The trainer came to visit last Thursday and isn't coming back.
Sox is a well behaved obedient dog for his age and is just testing me occasionally.
We sat and talked for an hour on the techniques l am using for training and they are all correct just repetition needed.
Boy8 has started walking with me again so Sox is getting a better walk in the morning and as the trainer said l am doing everything correctly my confidence has grown and Sox has noticed the change.

When he was off lead l was always worried he wouldn't come back if l needed him to, he wouldn't run away but there may be an instance l need him back with me.
I had started holding my hand up with a treat in it and calling ' Sox here '. He came, sat and got the treat then l'd tell him ' go '. Today l just stood still and held my hand up and he came back.

Even my husband has noticed the change in him towards me.

Last night he had my shoe, l stood in front of him and told him it wasn't Sox's it was Mummy's. He left it and took my husbands shoe instead. Not exactly what l planned.

The main thing the trainer said to me was that l needed to calm down and control my anxiety.

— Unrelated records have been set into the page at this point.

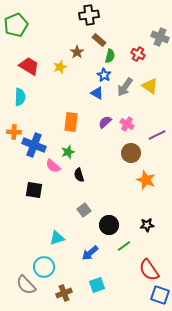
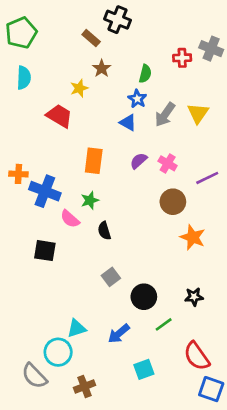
black cross: (89, 15) -> (117, 20), turned 30
brown rectangle: (99, 40) -> (91, 38), moved
red cross: (138, 54) -> (182, 58), moved, turned -32
red trapezoid: (29, 66) -> (59, 116), moved
yellow triangle: (150, 86) -> (198, 113), turned 30
cyan semicircle: (20, 97) -> (24, 78), moved
cyan triangle: (57, 238) -> (77, 328), moved
cyan square: (97, 285) -> (144, 369), moved

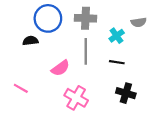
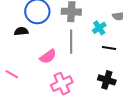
black line: (117, 62) -> (109, 48), moved
pink cross: (76, 98) -> (62, 84), turned 35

I already knew that though but its hard being a naturally anxious person to stop.

I am also more confident with him off lead near other dogs as she said if theres a problem he will leave the situation and l have to trust him too. Now l know he will come back 9 times out of 10 l feel better doing that.

The laying down and biting she says he will grow out of and it is the fact his routine has gone.

I keep telling people now he's the perfect dog and now l have more confidence we seem to have a new understanding between us ans he really is ( almost ) perfect.

Thankyou for all your helpful replies.